▶ [ASSIGNMENT]:
Pull out all lines from the listing below in which the word "Desk" appears.
-- SOURCE MATERIAL follows --
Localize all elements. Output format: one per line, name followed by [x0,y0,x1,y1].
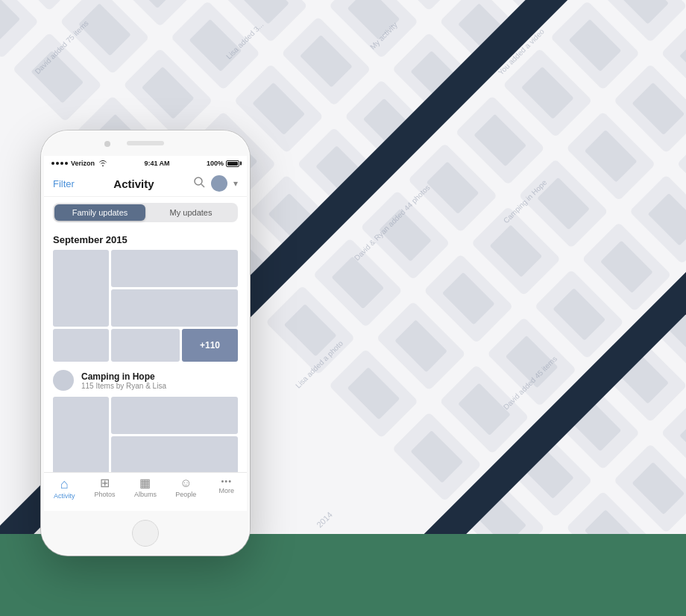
tab-more[interactable]: ••• More [210,477,243,494]
user-avatar[interactable] [211,175,227,192]
signal-dot-4 [65,162,68,165]
tab-people-label: People [175,491,196,498]
tab-albums-label: Albums [134,491,157,498]
tab-photos[interactable]: ⊞ Photos [89,477,122,498]
phone-camera [104,141,110,147]
tab-albums[interactable]: ▦ Albums [129,477,162,498]
battery-percent: 100% [207,160,224,167]
battery-icon [226,160,239,167]
signal-dot-2 [56,162,59,165]
photo-more-overlay-1[interactable]: +110 [182,329,238,362]
home-icon: ⌂ [60,477,69,491]
nav-action-icons: ▾ [193,175,238,192]
wifi-icon [98,159,107,168]
nav-header: Filter Activity ▾ [44,171,247,197]
segment-family-updates[interactable]: Family updates [54,204,145,221]
activity-scroll-content: September 2015 +110 Campin [44,228,247,486]
filter-button[interactable]: Filter [53,178,75,189]
photo-cell-bottom-left[interactable] [53,329,109,362]
tab-activity[interactable]: ⌂ Activity [48,477,81,500]
albums-icon: ▦ [139,477,151,489]
signal-dot-3 [60,162,63,165]
album-details: Camping in Hope 115 Items by Ryan & Lisa [81,371,166,390]
photo-cell-bottom-mid[interactable] [111,329,180,362]
album-title: Camping in Hope [81,371,166,382]
photo-grid-first [53,250,238,327]
photo-cell-top-right-1[interactable] [111,250,238,287]
photo-grid-third [53,397,238,474]
more-dots-icon: ••• [221,477,232,485]
photo-cell-top-right-4[interactable] [111,436,238,474]
photo-cell-top-right-3[interactable] [111,397,238,434]
svg-line-12 [201,184,204,187]
photos-icon: ⊞ [100,477,110,489]
status-bar-right: 100% [207,160,239,167]
album-meta: 115 Items by Ryan & Lisa [81,382,166,390]
status-bar-left: Verizon [51,159,107,168]
photo-cell-tall-left-2[interactable] [53,397,109,474]
phone-screen: Verizon 9:41 AM 100% [44,156,247,511]
tab-activity-label: Activity [54,492,75,500]
home-button[interactable] [132,520,159,547]
phone-outer-shell: Verizon 9:41 AM 100% [41,131,250,556]
tab-bar: ⌂ Activity ⊞ Photos ▦ Albums ☺ People ••… [44,472,247,511]
page-title: Activity [113,177,154,190]
phone-speaker [127,141,164,145]
search-icon[interactable] [193,176,205,191]
photo-cell-tall-left[interactable] [53,250,109,327]
section-date-header: September 2015 [53,228,238,250]
carrier-label: Verizon [71,160,95,167]
phone-device: Verizon 9:41 AM 100% [41,131,250,556]
more-icon[interactable]: ▾ [233,178,238,189]
svg-point-11 [195,177,202,185]
tab-people[interactable]: ☺ People [169,477,202,498]
segment-control: Family updates My updates [53,203,238,222]
album-avatar [53,370,74,391]
tab-more-label: More [218,487,234,494]
album-info-row[interactable]: Camping in Hope 115 Items by Ryan & Lisa [53,364,238,397]
people-icon: ☺ [180,477,192,489]
status-time: 9:41 AM [144,160,169,167]
signal-dot-1 [51,162,54,165]
photo-cell-top-right-2[interactable] [111,289,238,327]
tab-photos-label: Photos [95,491,116,498]
battery-fill [227,162,238,166]
status-bar: Verizon 9:41 AM 100% [44,156,247,171]
segment-my-updates[interactable]: My updates [145,204,236,221]
photo-grid-second: +110 [53,329,238,362]
signal-dots [51,162,68,165]
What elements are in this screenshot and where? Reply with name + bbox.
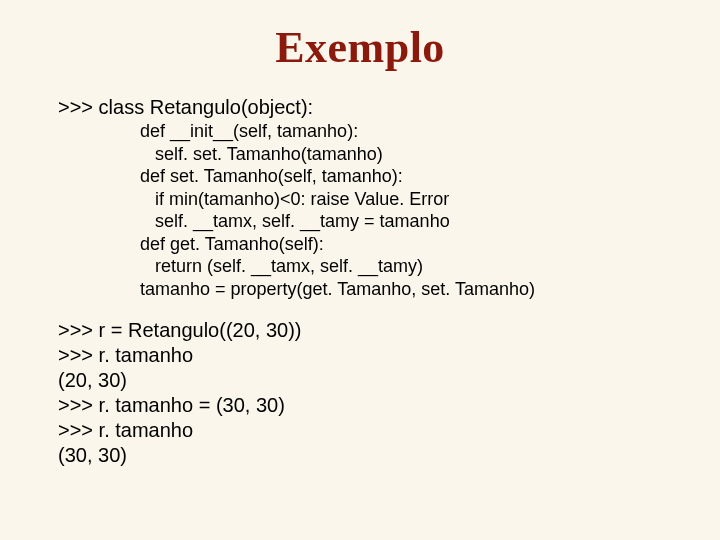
- code-line: >>> r. tamanho: [58, 343, 680, 368]
- code-line: >>> r. tamanho: [58, 418, 680, 443]
- code-line: return (self. __tamx, self. __tamy): [58, 255, 680, 278]
- slide: Exemplo >>> class Retangulo(object): def…: [0, 0, 720, 540]
- code-line: (30, 30): [58, 443, 680, 468]
- code-line: tamanho = property(get. Tamanho, set. Ta…: [58, 278, 680, 301]
- code-line: (20, 30): [58, 368, 680, 393]
- code-block: >>> class Retangulo(object): def __init_…: [58, 95, 680, 468]
- code-line: >>> r. tamanho = (30, 30): [58, 393, 680, 418]
- code-line: >>> r = Retangulo((20, 30)): [58, 318, 680, 343]
- code-line: >>> class Retangulo(object):: [58, 95, 680, 120]
- code-line: self. __tamx, self. __tamy = tamanho: [58, 210, 680, 233]
- code-line: def __init__(self, tamanho):: [58, 120, 680, 143]
- code-line: self. set. Tamanho(tamanho): [58, 143, 680, 166]
- code-line: if min(tamanho)<0: raise Value. Error: [58, 188, 680, 211]
- slide-title: Exemplo: [0, 22, 720, 73]
- code-line: def set. Tamanho(self, tamanho):: [58, 165, 680, 188]
- code-line: def get. Tamanho(self):: [58, 233, 680, 256]
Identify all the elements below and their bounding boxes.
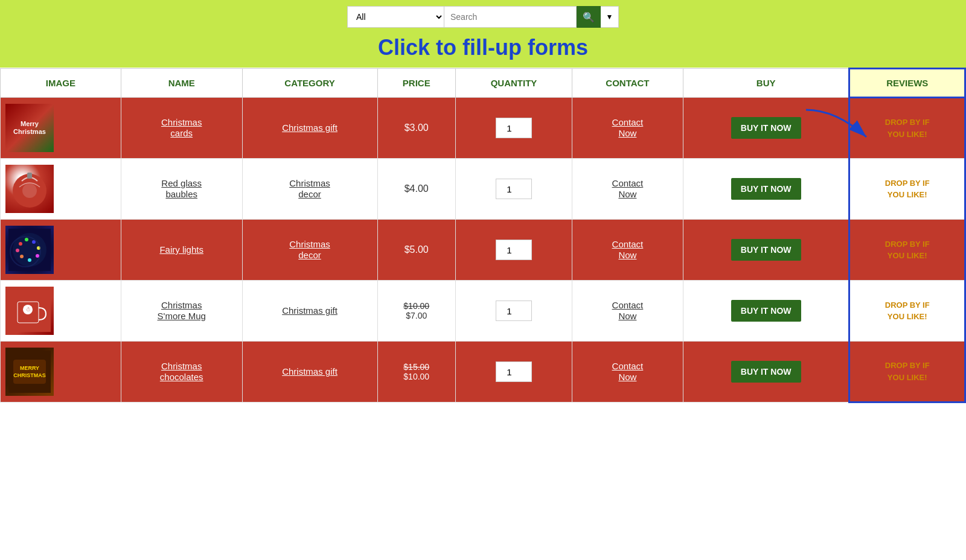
- table-row: Fairy lights Christmasdecor $5.00 Contac…: [1, 220, 965, 281]
- header-category: CATEGORY: [242, 69, 377, 98]
- buy-button[interactable]: BUY IT NOW: [731, 117, 801, 139]
- product-image-cell: MERRY CHRISTMAS: [1, 342, 121, 402]
- product-category-link[interactable]: Christmasdecor: [289, 178, 330, 199]
- category-select[interactable]: All: [347, 6, 444, 28]
- svg-point-11: [20, 255, 24, 258]
- product-reviews-cell: DROP BY IFYOU LIKE!: [849, 281, 965, 342]
- product-category-link[interactable]: Christmas gift: [282, 366, 337, 377]
- quantity-input[interactable]: [496, 361, 532, 382]
- reviews-link[interactable]: DROP BY IFYOU LIKE!: [885, 301, 930, 321]
- svg-rect-19: [13, 360, 46, 384]
- dropdown-button[interactable]: ▼: [601, 6, 619, 28]
- table-row: Red glassbaubles Christmasdecor $4.00 Co…: [1, 159, 965, 220]
- product-image: [5, 226, 54, 274]
- product-name-link[interactable]: Red glassbaubles: [161, 178, 202, 199]
- product-image-cell: MerryChristmas: [1, 98, 121, 159]
- svg-text:MERRY: MERRY: [20, 365, 39, 371]
- product-name-cell: Fairy lights: [121, 220, 242, 281]
- product-image: ☃: [5, 287, 54, 335]
- product-buy-cell: BUY IT NOW: [683, 220, 849, 281]
- search-input[interactable]: [444, 6, 577, 28]
- search-button[interactable]: 🔍: [577, 6, 601, 28]
- product-reviews-cell: DROP BY IFYOU LIKE!: [849, 98, 965, 159]
- product-buy-cell: BUY IT NOW: [683, 159, 849, 220]
- reviews-link[interactable]: DROP BY IFYOU LIKE!: [885, 179, 930, 199]
- product-contact-cell: ContactNow: [572, 281, 683, 342]
- product-price-cell: $5.00: [377, 220, 455, 281]
- product-category-cell: Christmas gift: [242, 342, 377, 402]
- reviews-link[interactable]: DROP BY IFYOU LIKE!: [885, 361, 930, 381]
- product-table: IMAGE NAME CATEGORY PRICE QUANTITY CONTA…: [0, 68, 966, 403]
- product-qty-cell: [455, 98, 572, 159]
- search-row: All 🔍 ▼: [347, 6, 619, 28]
- product-price-original: $15.00: [383, 362, 450, 372]
- buy-button[interactable]: BUY IT NOW: [731, 300, 801, 322]
- product-contact-cell: ContactNow: [572, 159, 683, 220]
- contact-link[interactable]: ContactNow: [612, 239, 644, 260]
- quantity-input[interactable]: [496, 240, 532, 260]
- product-reviews-cell: DROP BY IFYOU LIKE!: [849, 220, 965, 281]
- contact-link[interactable]: ContactNow: [612, 178, 644, 199]
- table-header-row: IMAGE NAME CATEGORY PRICE QUANTITY CONTA…: [1, 69, 965, 98]
- product-price-cell: $15.00 $10.00: [377, 342, 455, 402]
- buy-button[interactable]: BUY IT NOW: [731, 178, 801, 200]
- product-buy-cell: BUY IT NOW: [683, 98, 849, 159]
- top-bar: All 🔍 ▼ Click to fill-up forms: [0, 0, 966, 68]
- product-price-cell: $10.00 $7.00: [377, 281, 455, 342]
- table-row: ☃ ChristmasS'more Mug Christmas gift $10…: [1, 281, 965, 342]
- product-name-link[interactable]: ChristmasS'more Mug: [158, 300, 206, 321]
- svg-text:☃: ☃: [25, 305, 31, 313]
- product-name-link[interactable]: Christmaschocolates: [160, 361, 203, 382]
- product-price-sale: $7.00: [383, 311, 450, 320]
- product-name-link[interactable]: Fairy lights: [159, 244, 203, 255]
- product-name-cell: Christmaschocolates: [121, 342, 242, 402]
- product-price-cell: $3.00: [377, 98, 455, 159]
- product-image-cell: [1, 159, 121, 220]
- product-contact-cell: ContactNow: [572, 220, 683, 281]
- product-name-link[interactable]: Christmascards: [161, 117, 202, 138]
- product-name-cell: Christmascards: [121, 98, 242, 159]
- product-category-cell: Christmas gift: [242, 281, 377, 342]
- svg-point-1: [22, 183, 37, 198]
- svg-point-9: [36, 254, 39, 258]
- quantity-input[interactable]: [496, 301, 532, 321]
- product-category-link[interactable]: Christmas gift: [282, 305, 337, 316]
- header-quantity: QUANTITY: [455, 69, 572, 98]
- buy-button[interactable]: BUY IT NOW: [731, 361, 801, 383]
- product-reviews-cell: DROP BY IFYOU LIKE!: [849, 342, 965, 402]
- product-price-cell: $4.00: [377, 159, 455, 220]
- contact-link[interactable]: ContactNow: [612, 117, 644, 138]
- product-qty-cell: [455, 281, 572, 342]
- svg-point-12: [16, 249, 19, 252]
- product-image-cell: ☃: [1, 281, 121, 342]
- reviews-link[interactable]: DROP BY IFYOU LIKE!: [885, 118, 930, 138]
- product-price: $3.00: [405, 122, 429, 133]
- svg-text:CHRISTMAS: CHRISTMAS: [13, 372, 46, 378]
- svg-point-5: [19, 242, 22, 246]
- product-price: $4.00: [405, 183, 429, 194]
- table-row: MerryChristmas Christmascards Christmas …: [1, 98, 965, 159]
- header-price: PRICE: [377, 69, 455, 98]
- product-category-link[interactable]: Christmas gift: [282, 122, 337, 133]
- product-contact-cell: ContactNow: [572, 98, 683, 159]
- product-category-link[interactable]: Christmasdecor: [289, 239, 330, 260]
- product-price-sale: $10.00: [383, 372, 450, 381]
- header-buy: BUY: [683, 69, 849, 98]
- header-image: IMAGE: [1, 69, 121, 98]
- product-image-cell: [1, 220, 121, 281]
- product-qty-cell: [455, 342, 572, 402]
- product-name-cell: ChristmasS'more Mug: [121, 281, 242, 342]
- quantity-input[interactable]: [496, 118, 532, 138]
- svg-rect-2: [27, 173, 32, 179]
- product-category-cell: Christmas gift: [242, 98, 377, 159]
- product-contact-cell: ContactNow: [572, 342, 683, 402]
- product-image: [5, 165, 54, 213]
- svg-point-10: [28, 258, 31, 262]
- quantity-input[interactable]: [496, 179, 532, 199]
- contact-link[interactable]: ContactNow: [612, 300, 644, 321]
- reviews-link[interactable]: DROP BY IFYOU LIKE!: [885, 240, 930, 260]
- contact-link[interactable]: ContactNow: [612, 361, 644, 382]
- svg-point-6: [25, 238, 28, 241]
- product-qty-cell: [455, 220, 572, 281]
- buy-button[interactable]: BUY IT NOW: [731, 239, 801, 261]
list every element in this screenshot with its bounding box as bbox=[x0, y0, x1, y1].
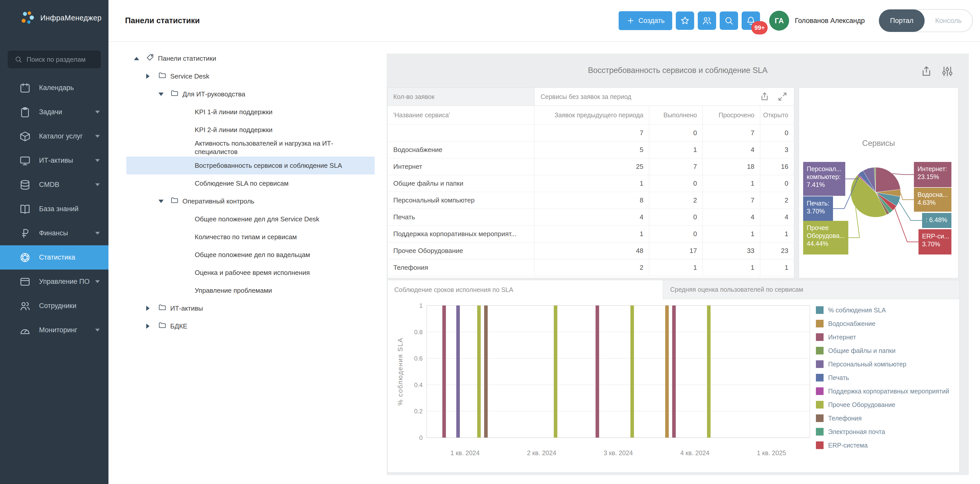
table-cell: 7 bbox=[649, 159, 703, 175]
tab-sla-compliance[interactable]: Соблюдение сроков исполнения по SLA bbox=[388, 280, 663, 299]
toggle-portal[interactable]: Портал bbox=[879, 10, 925, 32]
tree-item[interactable]: KPI 1-й линии поддержки bbox=[126, 103, 375, 121]
pie-callout-label: Прочее bbox=[807, 224, 829, 231]
brand: ИнфраМенеджер bbox=[19, 10, 102, 25]
table-cell: 33 bbox=[703, 243, 760, 259]
tree-item[interactable]: БДКЕ bbox=[126, 317, 375, 335]
export-icon[interactable] bbox=[920, 65, 933, 78]
tree-item[interactable]: Активность пользователей и нагрузка на И… bbox=[126, 139, 375, 157]
export-icon[interactable] bbox=[759, 91, 770, 102]
legend-item[interactable]: Поддержка корпоративных мероприятий bbox=[816, 387, 949, 395]
tree-item-label: ИТ-активы bbox=[170, 304, 203, 313]
settings-sliders-icon[interactable] bbox=[941, 65, 954, 78]
table-cell: 0 bbox=[649, 226, 703, 243]
tree-item[interactable]: Общее положение дел по вадельцам bbox=[126, 246, 375, 264]
legend-item[interactable]: Персональный компьютер bbox=[816, 360, 949, 368]
users-button[interactable] bbox=[698, 11, 716, 30]
legend-item[interactable]: Телефония bbox=[816, 414, 949, 422]
sidebar-item[interactable]: Статистика bbox=[0, 245, 108, 270]
tree-right-arrow-icon bbox=[146, 74, 150, 79]
table-cell: 3 bbox=[760, 141, 794, 159]
sidebar-item[interactable]: Каталог услуг bbox=[0, 124, 108, 148]
legend-item[interactable]: ERP-система bbox=[816, 441, 949, 449]
tree-item-label: Общее положение дел для Service Desk bbox=[195, 215, 319, 224]
table-cell: 16 bbox=[760, 159, 794, 175]
tree-item[interactable]: Оперативный контроль bbox=[126, 192, 375, 210]
table-cell: 8 bbox=[535, 192, 649, 209]
dashboard-title: Восстребованность сервисов и соблюдение … bbox=[387, 66, 969, 75]
services-icon bbox=[19, 130, 31, 142]
sidebar-item[interactable]: CMDB bbox=[0, 173, 108, 197]
y-axis-label: % соблюдения SLA bbox=[396, 338, 404, 406]
pie-callout-label: Интернет: bbox=[918, 165, 947, 172]
legend-item[interactable]: Интернет bbox=[816, 333, 949, 341]
tree-down-arrow-icon bbox=[159, 200, 164, 203]
sidebar-item[interactable]: Календарь bbox=[0, 76, 108, 100]
finance-icon bbox=[19, 227, 31, 239]
table-cell: 7 bbox=[703, 192, 760, 209]
table-cell: 18 bbox=[703, 159, 760, 175]
search-placeholder: Поиск по разделам bbox=[27, 56, 86, 63]
service-name-cell: Водоснабжение bbox=[388, 141, 535, 159]
legend-item[interactable]: Печать bbox=[816, 374, 949, 381]
tree-item[interactable]: Управление проблемами bbox=[126, 281, 375, 299]
tree-item[interactable]: KPI 2-й линии поддержки bbox=[126, 121, 375, 139]
legend-label: Телефония bbox=[828, 415, 862, 422]
legend-item[interactable]: Общие файлы и папки bbox=[816, 347, 949, 354]
tab-request-count[interactable]: Кол-во заявок bbox=[388, 88, 535, 106]
y-tick-label: 0.6 bbox=[414, 355, 423, 362]
sidebar-item[interactable]: Мониторинг bbox=[0, 318, 108, 342]
cmdb-icon bbox=[19, 179, 31, 191]
tree-item-label: Оперативный контроль bbox=[183, 197, 255, 206]
sla-bar-chart: 00.20.40.60.81% соблюдения SLA1 кв. 2024… bbox=[388, 299, 815, 472]
tab-services-without-requests[interactable]: Сервисы без заявок за период bbox=[535, 88, 794, 106]
service-name-cell: Общие файлы и папки bbox=[388, 175, 535, 192]
tree-item[interactable]: Количество по типам и сервисам bbox=[126, 228, 375, 246]
knowledge-base-icon bbox=[19, 203, 31, 215]
create-button[interactable]: Создать bbox=[619, 11, 673, 30]
legend-item[interactable]: % соблюдения SLA bbox=[816, 306, 949, 314]
notifications-button[interactable]: 99+ bbox=[741, 11, 760, 30]
table-cell: 1 bbox=[535, 175, 649, 192]
legend-swatch bbox=[816, 360, 824, 368]
avatar[interactable]: ГА bbox=[769, 11, 789, 30]
service-name-cell: Печать bbox=[388, 209, 535, 226]
tree-item[interactable]: Востребованность сервисов и соблюдение S… bbox=[126, 157, 375, 175]
sidebar-item[interactable]: Финансы bbox=[0, 221, 108, 245]
toggle-console[interactable]: Консоль bbox=[924, 17, 972, 25]
legend-item[interactable]: Электронная почта bbox=[816, 428, 949, 436]
fullscreen-icon[interactable] bbox=[777, 91, 788, 102]
chart-tabs: Соблюдение сроков исполнения по SLA Сред… bbox=[388, 280, 959, 299]
service-name-cell: Прочее Оборудование bbox=[388, 243, 535, 259]
sidebar-item[interactable]: Сотрудники bbox=[0, 294, 108, 318]
pie-callout-line bbox=[900, 193, 914, 200]
legend-swatch bbox=[816, 333, 824, 341]
table-cell: 7 bbox=[535, 125, 649, 141]
sidebar-item[interactable]: ИТ-активы bbox=[0, 148, 108, 173]
tab-user-rating[interactable]: Средняя оценка пользователей по сервисам bbox=[663, 280, 959, 299]
sidebar-item[interactable]: Задачи bbox=[0, 100, 108, 124]
legend-swatch bbox=[816, 306, 824, 314]
legend-swatch bbox=[816, 347, 824, 354]
tree-item[interactable]: Для ИТ-руководства bbox=[126, 85, 375, 103]
tree-item[interactable]: Оценка и рабочее время исполнения bbox=[126, 264, 375, 281]
tree-item[interactable]: ИТ-активы bbox=[126, 299, 375, 317]
table-cell: 4 bbox=[703, 209, 760, 226]
requests-table-panel: Кол-во заявок Сервисы без заявок за пери… bbox=[387, 87, 794, 278]
table-cell: 7 bbox=[703, 125, 760, 141]
sidebar-item[interactable]: Управление ПО bbox=[0, 270, 108, 294]
legend-item[interactable]: Прочее Оборудование bbox=[816, 401, 949, 408]
legend-swatch bbox=[816, 441, 824, 449]
search-button[interactable] bbox=[720, 11, 738, 30]
legend-item[interactable]: Водоснабжение bbox=[816, 320, 949, 327]
chevron-left-icon bbox=[111, 446, 119, 453]
sidebar-item[interactable]: База знаний bbox=[0, 197, 108, 221]
tree-item[interactable]: Соблюдение SLA по сервисам bbox=[126, 175, 375, 192]
tree-item[interactable]: Панели статистики bbox=[126, 49, 375, 67]
favorites-button[interactable] bbox=[676, 11, 694, 30]
tree-item[interactable]: Service Desk bbox=[126, 67, 375, 85]
bar bbox=[484, 306, 488, 438]
tree-item[interactable]: Общее положение дел для Service Desk bbox=[126, 210, 375, 228]
sections-search-input[interactable]: Поиск по разделам bbox=[8, 51, 101, 68]
chart-body: 00.20.40.60.81% соблюдения SLA1 кв. 2024… bbox=[388, 299, 959, 472]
-- SOURCE MATERIAL concluded --
▶ [RESPONSE]:
tree-item-label: Общее положение дел для Service Desk bbox=[195, 215, 319, 224]
tree-item[interactable]: Service Desk bbox=[126, 67, 375, 85]
tree-item[interactable]: Общее положение дел для Service Desk bbox=[126, 210, 375, 228]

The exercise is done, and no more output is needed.